YOUR GOAL: Please restate the entries below word for word, leaving out any pictures.

SUPPLIED MATERIAL:
■ ■ ■ ■ ■
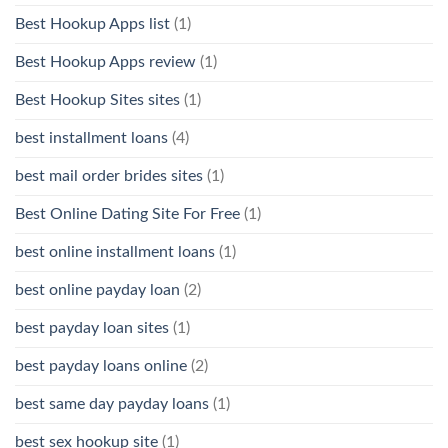
Best Hookup Apps list
(1)
Best Hookup Apps review
(1)
Best Hookup Sites sites
(1)
best installment loans
(4)
best mail order brides sites
(1)
Best Online Dating Site For Free
(1)
best online installment loans
(1)
best online payday loan
(2)
best payday loan sites
(1)
best payday loans online
(2)
best same day payday loans
(1)
best sex hookup site
(1)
■ ■ ■ ■ ■
ANSWER SECTION:
Best Hookup Apps list
(1)
Best Hookup Apps review
(1)
Best Hookup Sites sites
(1)
best installment loans
(4)
best mail order brides sites
(1)
Best Online Dating Site For Free
(1)
best online installment loans
(1)
best online payday loan
(2)
best payday loan sites
(1)
best payday loans online
(2)
best same day payday loans
(1)
best sex hookup site
(1)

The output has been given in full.